XI settimana del Tempo Ordinario – giovedi
Mt 6,7-15
In quel tempo, Gesù disse ai suoi discepoli:
«Pregando, non sprecate parole come i pagani: essi credono di venire ascoltati a forza di parole.
Non siate dunque come loro, perché il Padre vostro sa di quali cose avete bisogno prima ancora che gliele chiediate.
Voi dunque pregate così:
Padre nostro che sei nei cieli,
sia santificato il tuo nome,
venga il tuo regno,
sia fatta la tua volontà,
come in cielo così in terra.
Dacci oggi il nostro pane quotidiano,
e rimetti a noi i nostri debiti
come anche noi li rimettiamo ai nostri debitori,
e non abbandonarci alla tentazione,
ma liberaci dal male.
Se voi infatti perdonerete agli altri le loro colpe, il Padre vostro che è nei cieli perdonerà anche a voi; ma se voi non perdonerete agli altri, neppure il Padre vostro perdonerà le vostre colpe».

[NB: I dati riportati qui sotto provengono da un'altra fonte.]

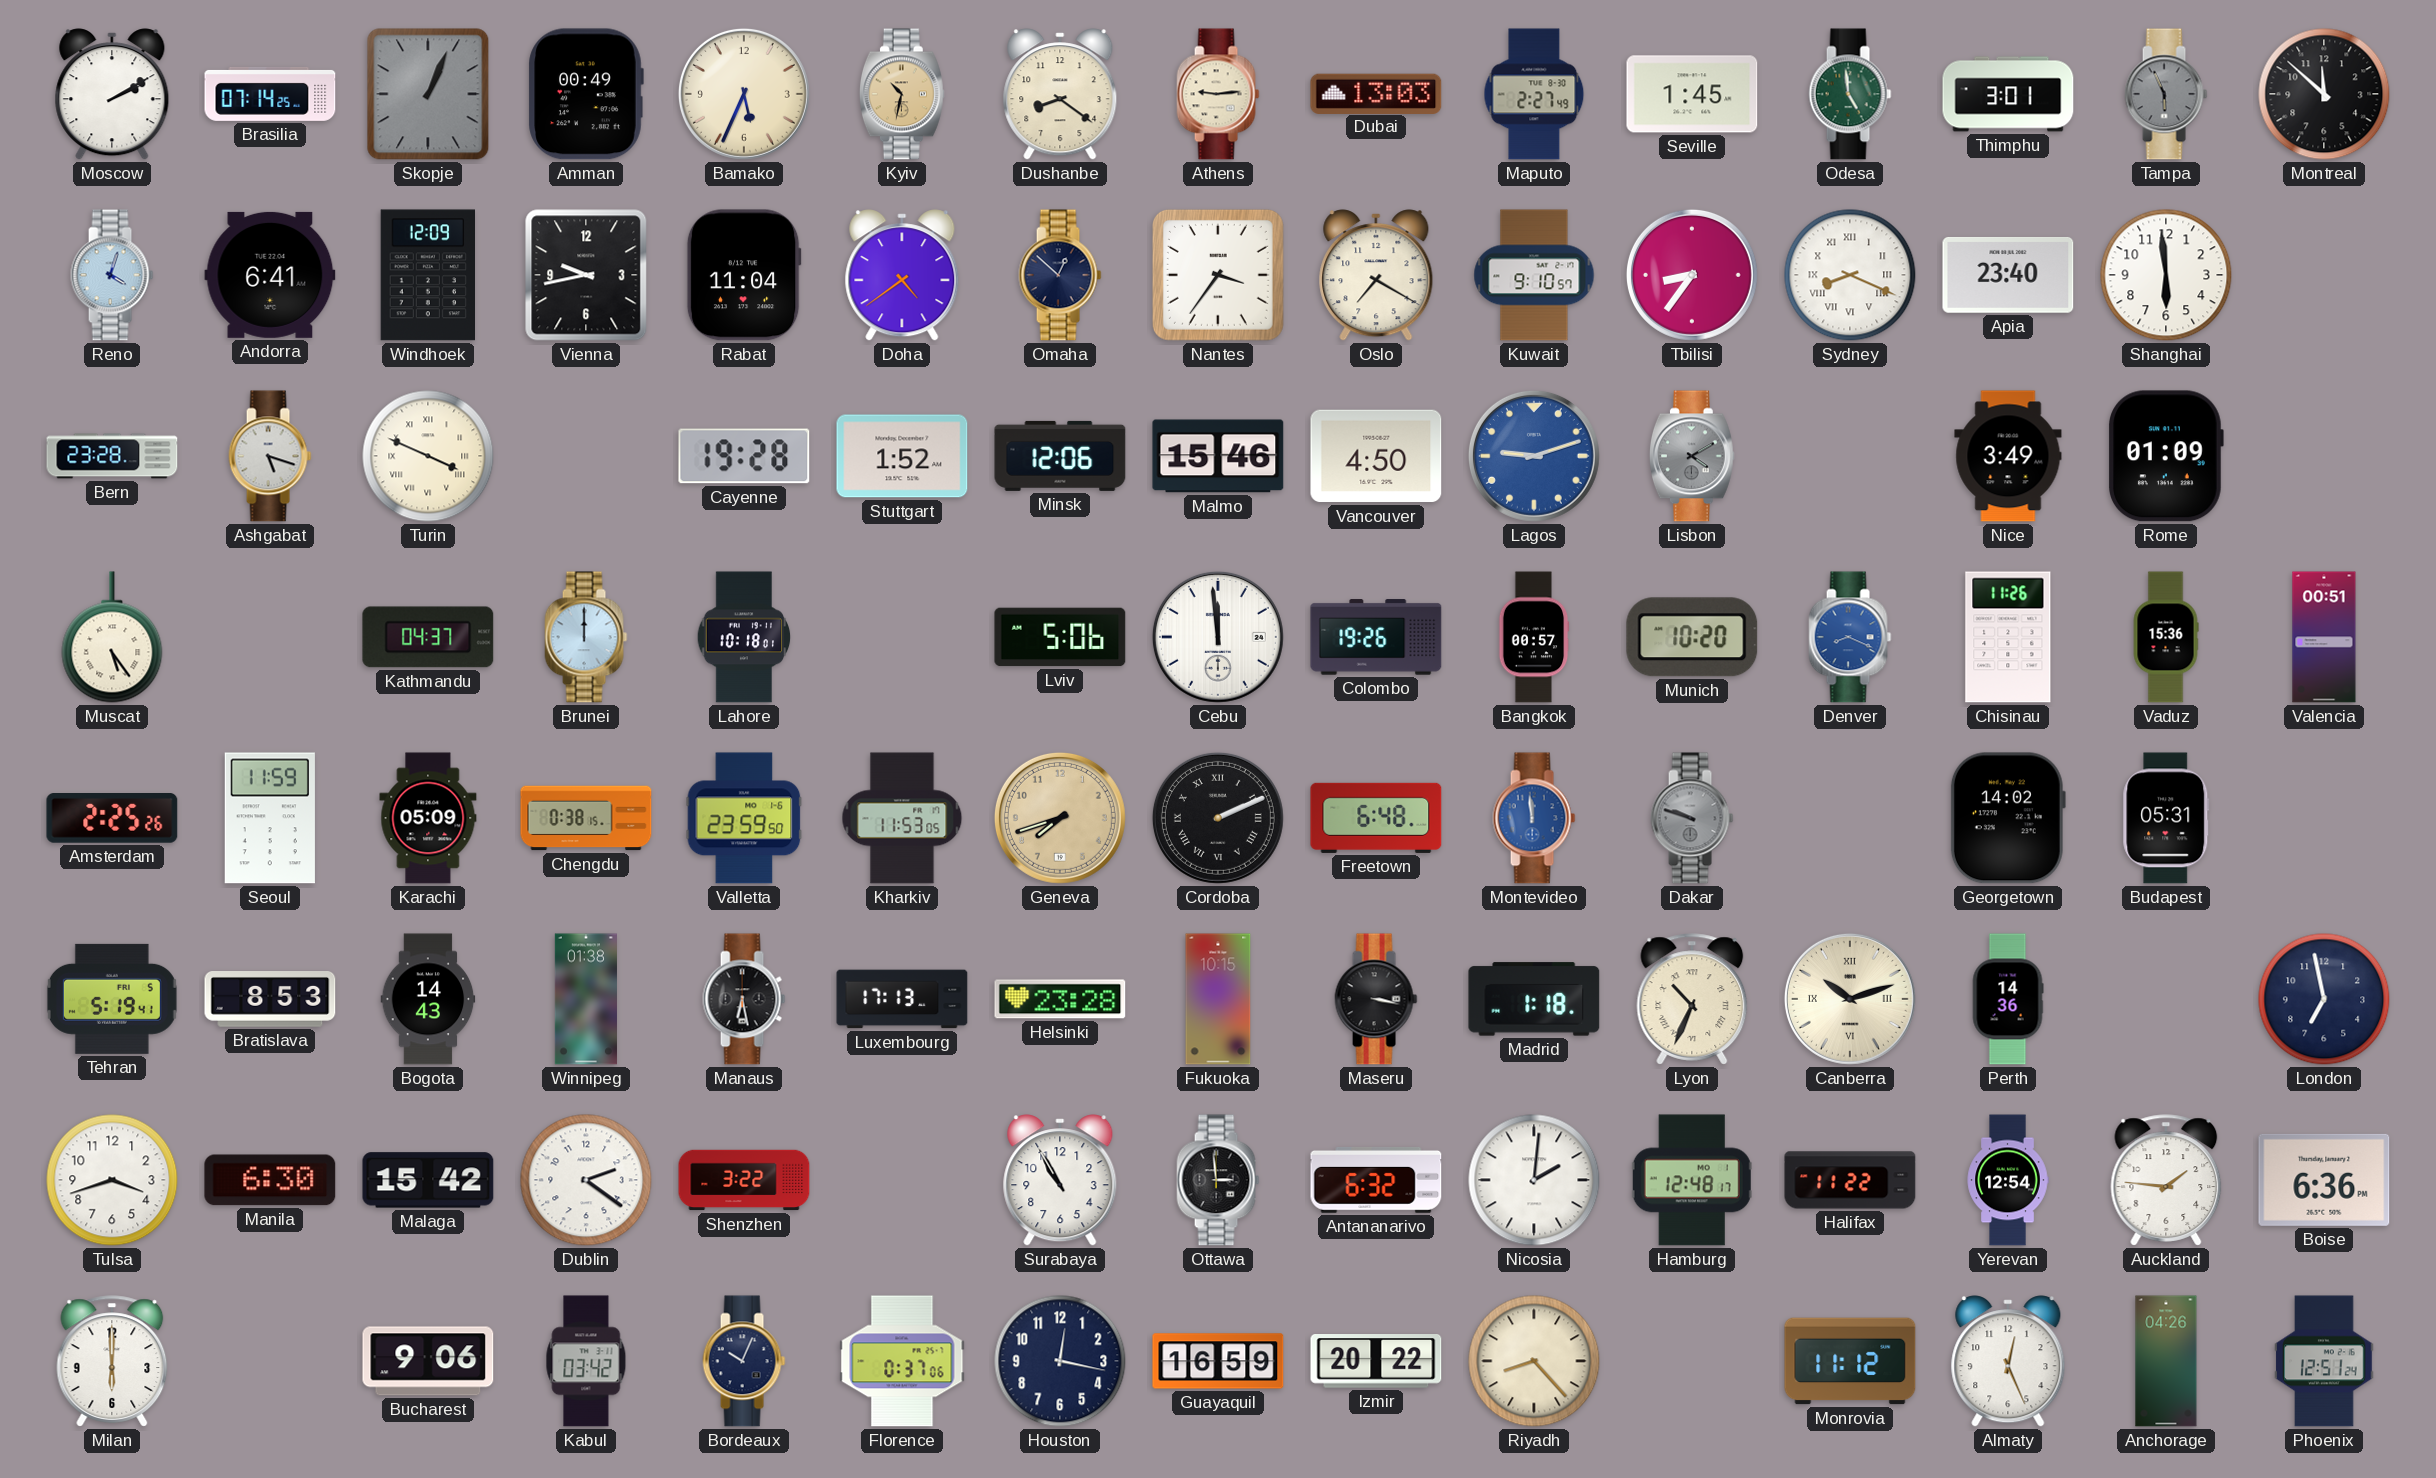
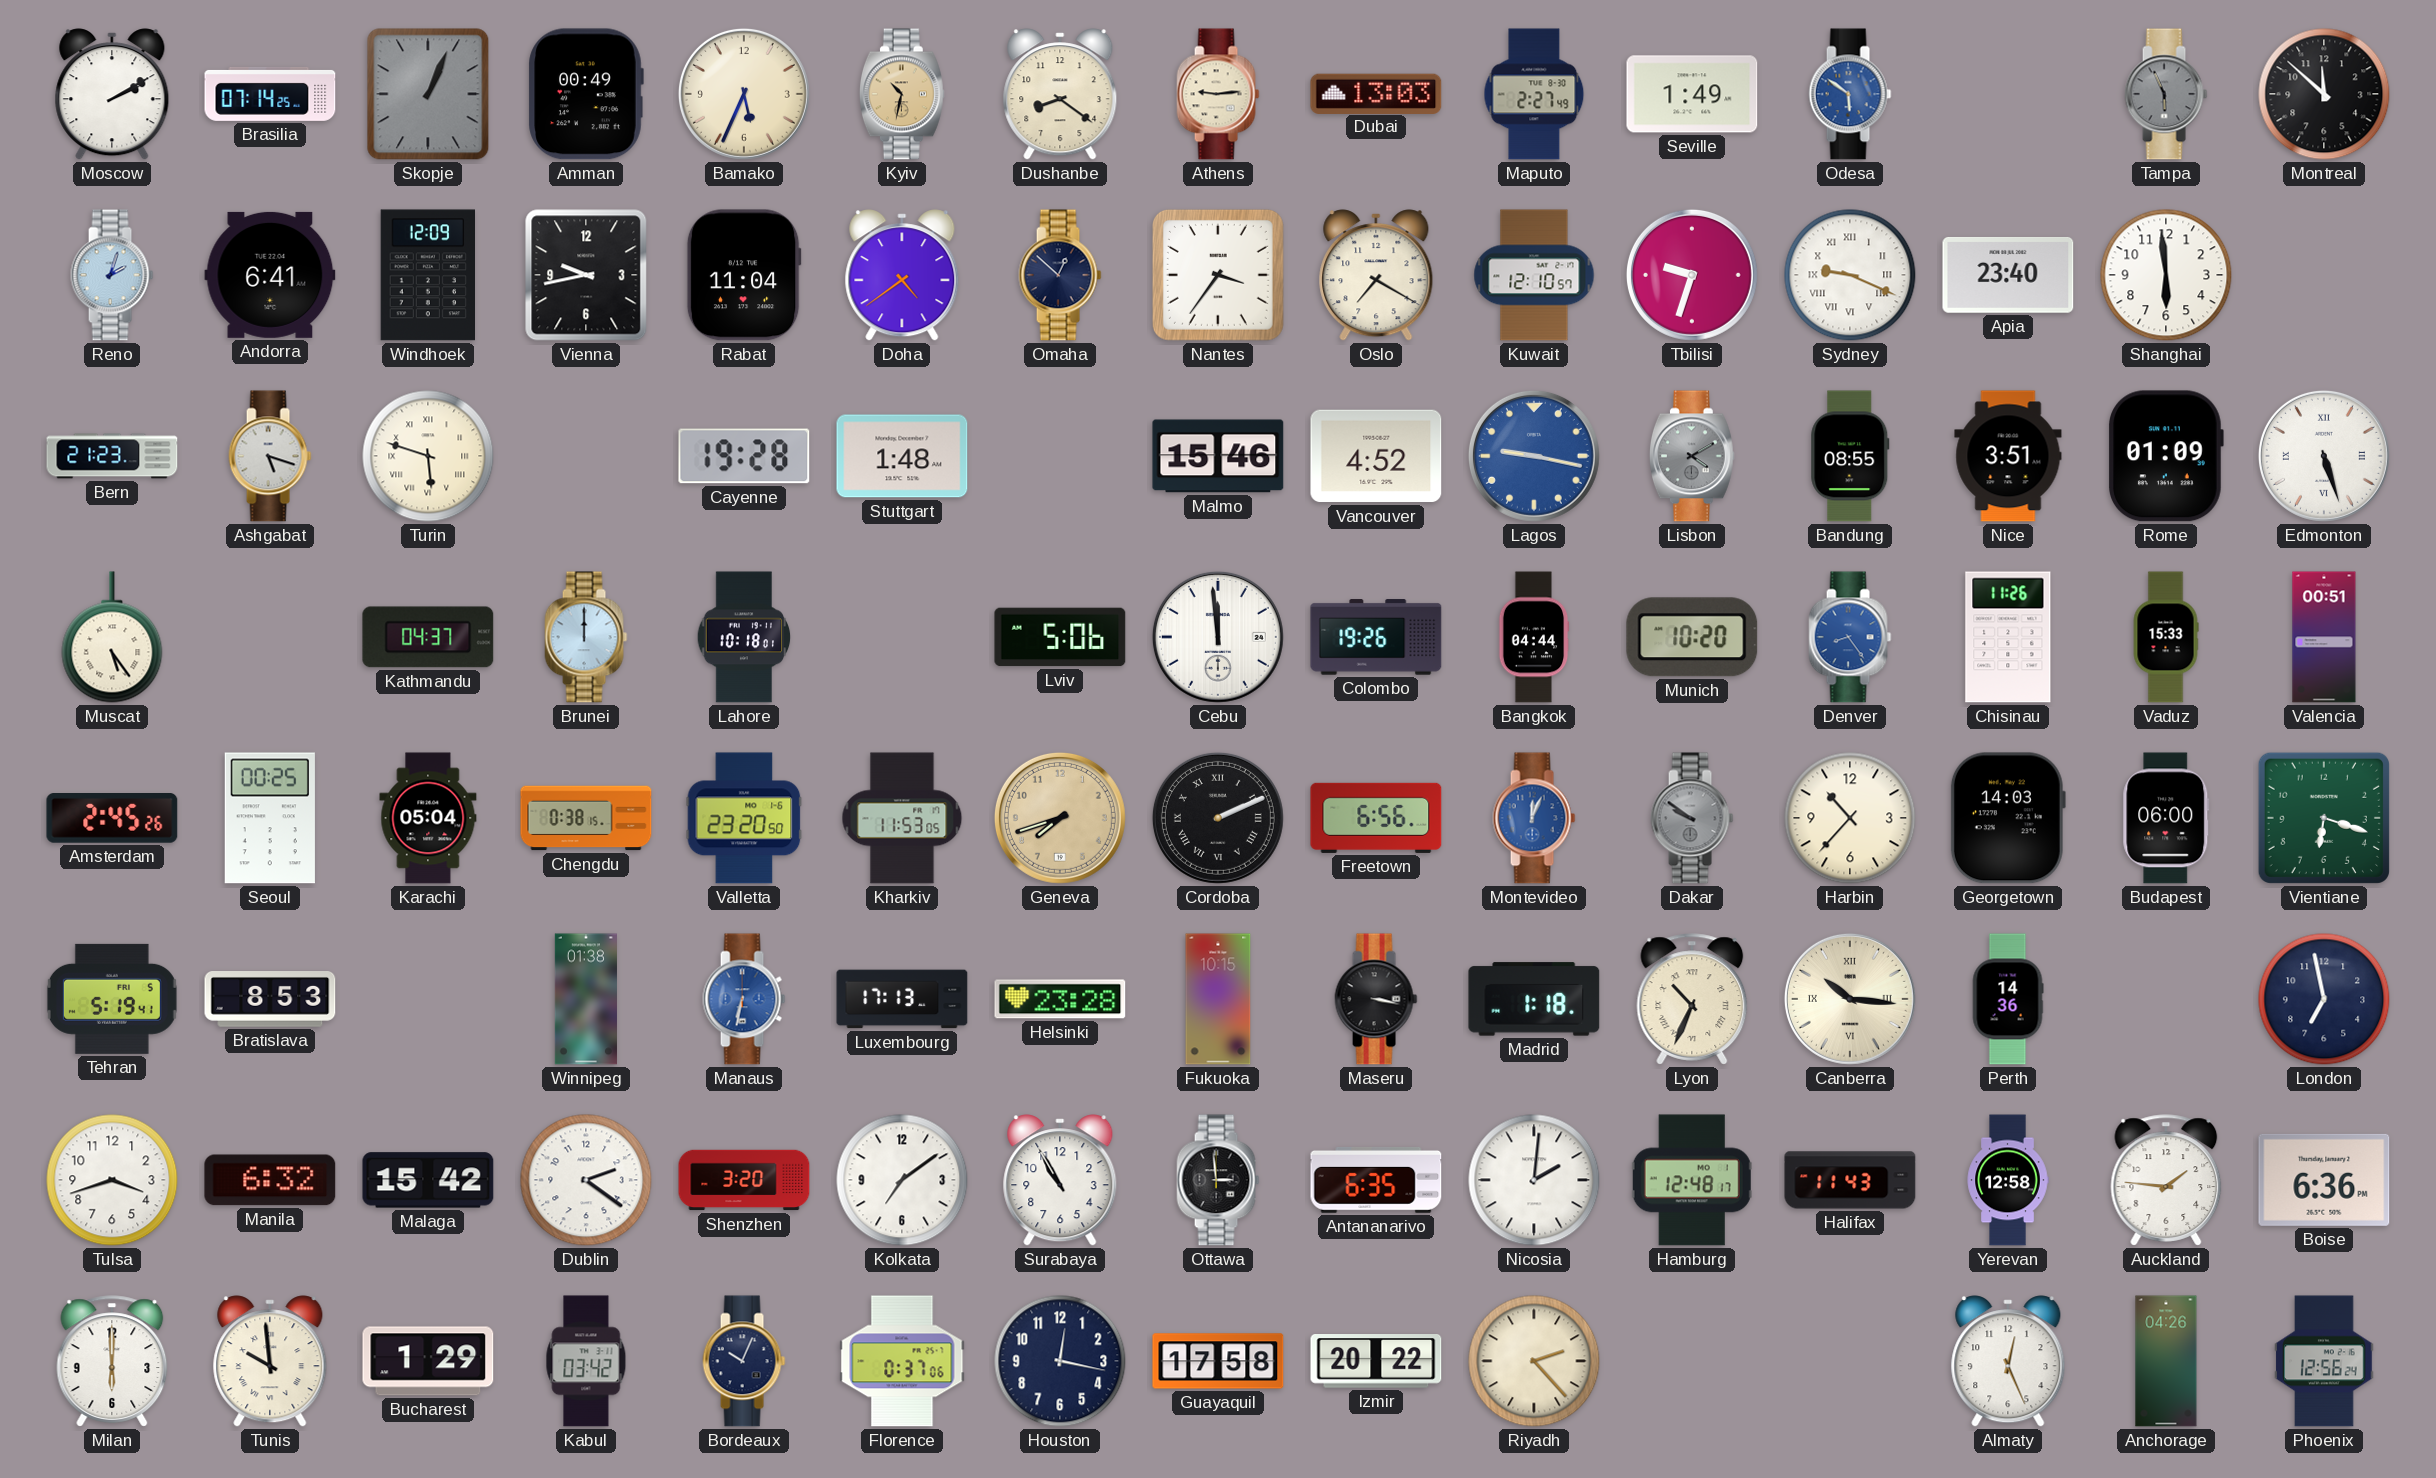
Seville: 1:45 -> 1:49
Odesa: 4:59 -> 5:51
Odesa dial: green -> blue
Thimphu: 3:01 -> none
Reno: 4:03 -> 2:03
Kuwait: 9:10 -> 12:10
Tbilisi: 8:36 -> 9:33
Sydney: 8:19 -> 9:19
Bern: 23:28 -> 21:23
Turin: 3:49 -> 5:48
Stuttgart: 1:52 -> 1:48
Minsk: 12:06 -> none
Vancouver: 4:50 -> 4:52
Lagos: 9:12 -> 9:17
Bandung: none -> 08:55
Nice: 3:49 -> 3:51
Edmonton: none -> 5:27
Bangkok: 00:57 -> 04:44
Denver: 8:19 -> 8:24
Vaduz: 15:36 -> 15:33
Amsterdam: 2:25 -> 2:45
Seoul: 11:59 -> 00:25
Karachi: 05:09 -> 05:04
Valletta: 23:59 -> 23:20
Freetown: 6:48 -> 6:56
Montevideo: 11:59 -> 12:04
Dakar: 9:48 -> 9:51
Harbin: none -> 10:37
Georgetown: 14:02 -> 14:03
Budapest: 05:31 -> 06:00
Vientiane: none -> 6:18
Bogota: 14:43 -> none
Manaus: 6:28 -> 6:32
Manaus dial: black -> blue
Canberra: 10:12 -> 10:16
Manila: 6:30 -> 6:32
Shenzhen: 3:22 -> 3:20
Kolkata: none -> 7:09
Antananarivo: 6:32 -> 6:35
Halifax: 11:22 -> 11:43
Yerevan: 12:54 -> 12:58
Tunis: none -> 9:59
Bucharest: 9:06 -> 1:29
Guayaquil: 16:59 -> 17:58
Riyadh: 8:23 -> 2:23
Monrovia: 11:12 -> none
Phoenix: 12:51 -> 12:56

Il “Padre nostro” occupa il centro del discorso della montagna, quasi a darci “la sintesi di tutto il Vangelo” (Tertulliano). La prima parola è “abbà” (papà). Gesù compie una vera e propria rivoluzione religiosa rispetto alla tradizione ebraica di non nominare neppure il nome santo di Dio, e con questa preghiera ci coinvolge nella sua stessa intimità con il Padre. Non è che “abbassa” Dio; piuttosto siamo noi innalzati a Dio “che sta nei cieli”. Egli resta il “totalmente altro” che tuttavia ci abbraccia. È giusto fare la Sua volontà e chiedere che venga presto il regno, ossia il tempo definitivo nel quale sarà finalmente riconosciuta la santità di Dio. La seconda parte della preghiera riguarda la vita quotidiana. Gesù esorta a chiedere il pane, quello di ogni giorno, per farci toccare con mano la concretezza dell’amore di Dio. E poi pone sulle nostre labbra una grave richiesta: “Rimetti a noi i nostri debiti, come noi li rimettiamo ai nostri debitori”. Appare duro e irrealistico ammettere che il perdono umano sia modello (“così come noi…”) di quello divino, ma nei versetti seguenti questa petizione trova una spiegazione: “Se avrete rimesso agli uomini le loro mancanze, rimetterà anche a voi il Padre che è nei cieli. Qualora non rimetterete agli uomini, neppure il Padre vostro che è nei cieli rimetterà le vostre mancanze”. Questo linguaggio è incomprensibile per una società, come la nostra, nella quale il perdono è davvero raro. Ma forse proprio per questo abbiamo ancor più bisogno di imparare a pregare con il “Padre nostro”.